Example of nonconstant polynomial over a finite field with zero derivative

Question

If $K$ is a field of characteristic zero, then a polynomial $f(t) = \sum_{k = 0}^n a_k t^k0 \in K[t]$ with zero derivative $Df(t) = 0$ must be constant, because $Df(t) = \sum_{k = 1}^nka_kt^{k-1} = 0 \implies a_k = 0$, since $k \neq 0$. The book I'm reading (Algebraic Number Theory by Stewart and Tall) mentions that this is not true for finite fields. So I tried to make up a counterexample: in $\mathbb{F}_2$, the derivative of $f(t) = t^2$ is $Df(t) = 2 t = 0$. My question is: is $f(t)$ constant?

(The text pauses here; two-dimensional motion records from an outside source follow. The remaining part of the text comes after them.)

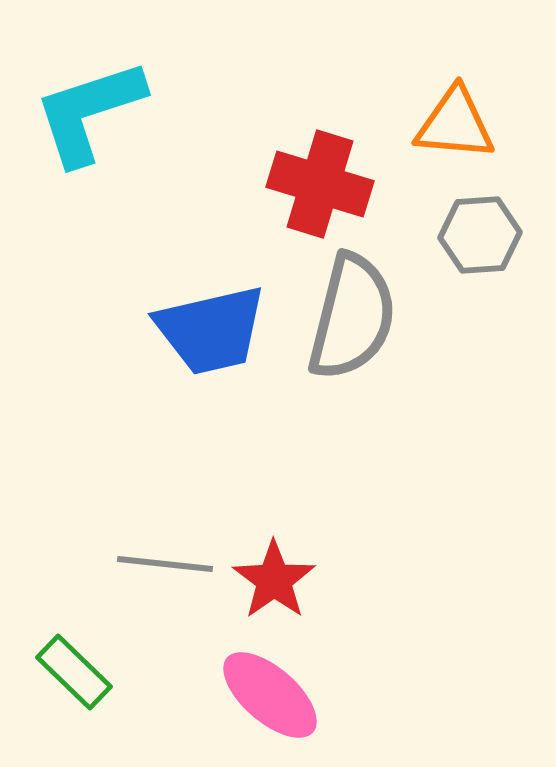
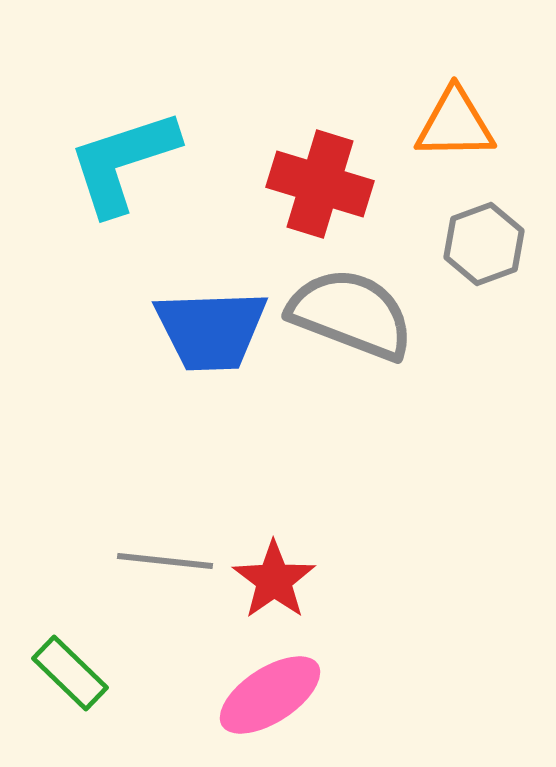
cyan L-shape: moved 34 px right, 50 px down
orange triangle: rotated 6 degrees counterclockwise
gray hexagon: moved 4 px right, 9 px down; rotated 16 degrees counterclockwise
gray semicircle: moved 1 px left, 3 px up; rotated 83 degrees counterclockwise
blue trapezoid: rotated 11 degrees clockwise
gray line: moved 3 px up
green rectangle: moved 4 px left, 1 px down
pink ellipse: rotated 74 degrees counterclockwise
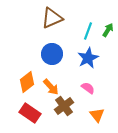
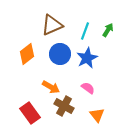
brown triangle: moved 7 px down
cyan line: moved 3 px left
blue circle: moved 8 px right
blue star: moved 1 px left
orange diamond: moved 28 px up
orange arrow: rotated 18 degrees counterclockwise
brown cross: rotated 24 degrees counterclockwise
red rectangle: rotated 20 degrees clockwise
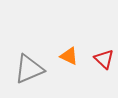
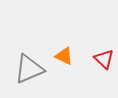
orange triangle: moved 5 px left
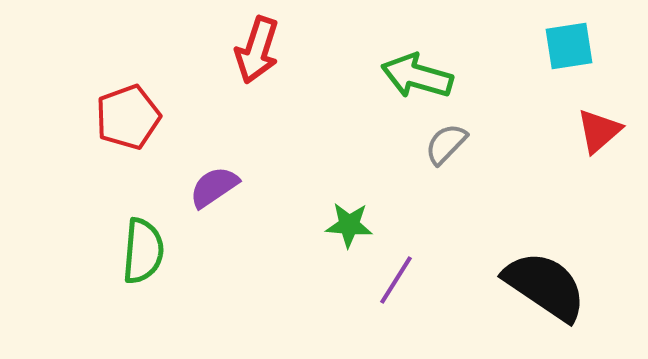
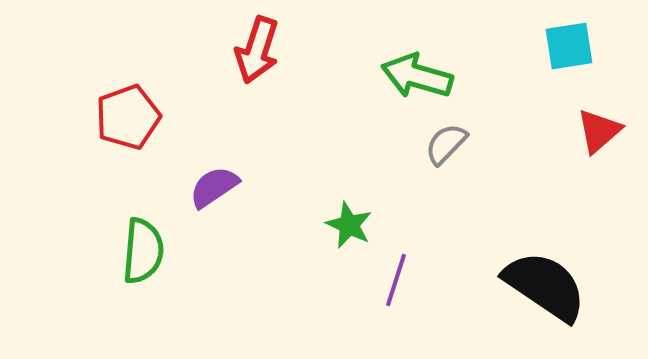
green star: rotated 21 degrees clockwise
purple line: rotated 14 degrees counterclockwise
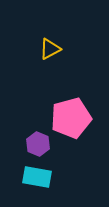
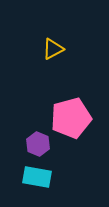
yellow triangle: moved 3 px right
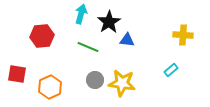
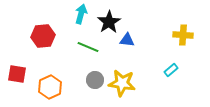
red hexagon: moved 1 px right
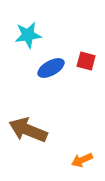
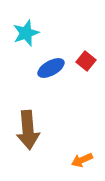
cyan star: moved 2 px left, 2 px up; rotated 12 degrees counterclockwise
red square: rotated 24 degrees clockwise
brown arrow: rotated 117 degrees counterclockwise
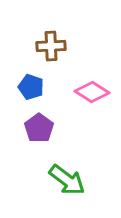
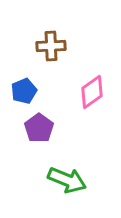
blue pentagon: moved 7 px left, 4 px down; rotated 30 degrees clockwise
pink diamond: rotated 68 degrees counterclockwise
green arrow: rotated 15 degrees counterclockwise
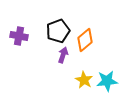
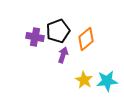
purple cross: moved 16 px right, 1 px down
orange diamond: moved 1 px right, 1 px up
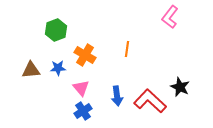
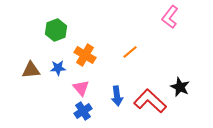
orange line: moved 3 px right, 3 px down; rotated 42 degrees clockwise
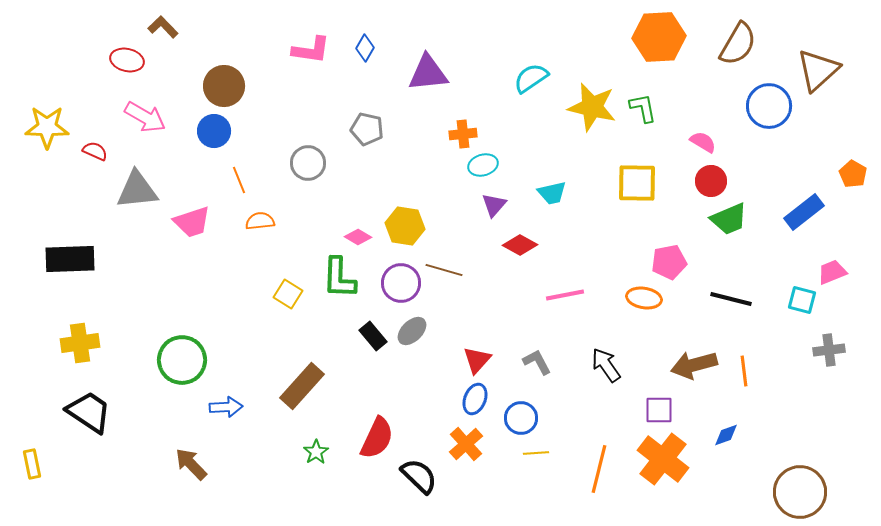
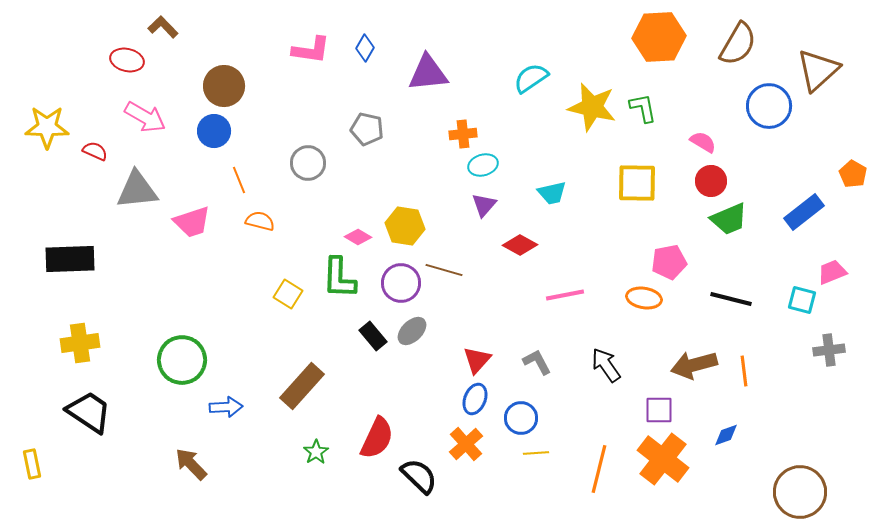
purple triangle at (494, 205): moved 10 px left
orange semicircle at (260, 221): rotated 20 degrees clockwise
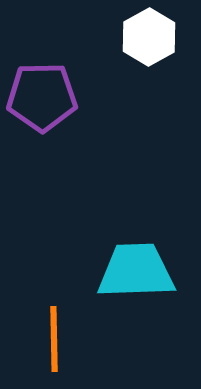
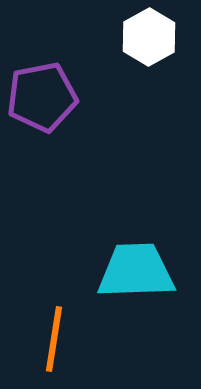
purple pentagon: rotated 10 degrees counterclockwise
orange line: rotated 10 degrees clockwise
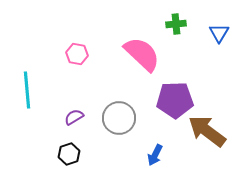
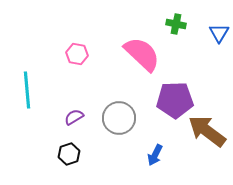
green cross: rotated 18 degrees clockwise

I think the definition of polynomials as sequences gives $f(t) = (0, 0, 1, 0, \dots)$, but I am confused about the exponent $2$: if read modulo $2$, wouldn't it make $f(t) = t^2 = 1$?

Answer 1

A (univariate) polynomial over a commutative ring $K$ is an expression of the form $$ a_0 + a_1 t + a_2 t^2 + \cdots + a_n t^n $$ where the coefficients $a_0, a_1, \ldots, a_n$ are elements of $K$, and $t, t^2, \ldots, t^n$ are symbols which follow the usual rules of exponentiation.

So to address your confusion: The exponents are nonnegative integers and not elements of $K$. In $\Bbb F_2[t]$ is $f(t) = t^2 = t \cdot t $ and that is different from $t^0 = 1$. Therefore $f(0) =0$, $f(1) = 1$, and $f$ is not constant.

Answer 2

Your example is correct and it is also non-constant. Look at $f(0)$ and $f(1)$.